▶ _PROBLEM DESCRIPTION_
Every record here must be set down once more, precisely as it reads.

▶ _THE DATA_
┏━━

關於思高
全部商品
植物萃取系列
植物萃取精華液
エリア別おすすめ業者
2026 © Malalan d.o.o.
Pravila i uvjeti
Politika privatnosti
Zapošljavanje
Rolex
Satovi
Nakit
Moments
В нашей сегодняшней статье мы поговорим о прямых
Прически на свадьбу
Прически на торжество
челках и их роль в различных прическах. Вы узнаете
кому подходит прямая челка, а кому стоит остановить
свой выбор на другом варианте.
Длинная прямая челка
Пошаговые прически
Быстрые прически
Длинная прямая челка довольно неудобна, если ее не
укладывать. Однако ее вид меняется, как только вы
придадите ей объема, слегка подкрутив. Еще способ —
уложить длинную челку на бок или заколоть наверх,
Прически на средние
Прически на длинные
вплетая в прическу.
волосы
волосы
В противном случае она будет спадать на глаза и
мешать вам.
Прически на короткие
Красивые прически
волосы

┗━━

▶ _TASK RESULT_
關於思高
全部商品
植物萃取系列
植物萃取精華液
エリア別おすすめ業者
2026 © Malalan d.o.o.
Pravila i uvjeti
Politika privatnosti
Zapošljavanje
Rolex
Satovi
Nakit
Moments
В нашей сегодняшней статье мы поговорим о прямых
Прически на свадьбу
Прически на торжество
челках и их роль в различных прическах. Вы узнаете
кому подходит прямая челка, а кому стоит остановить
свой выбор на другом варианте.
Длинная прямая челка
Пошаговые прически
Быстрые прически
Длинная прямая челка довольно неудобна, если ее не
укладывать. Однако ее вид меняется, как только вы
придадите ей объема, слегка подкрутив. Еще способ —
уложить длинную челку на бок или заколоть наверх,
Прически на средние
Прически на длинные
вплетая в прическу.
волосы
волосы
В противном случае она будет спадать на глаза и
мешать вам.
Прически на короткие
Красивые прически
волосы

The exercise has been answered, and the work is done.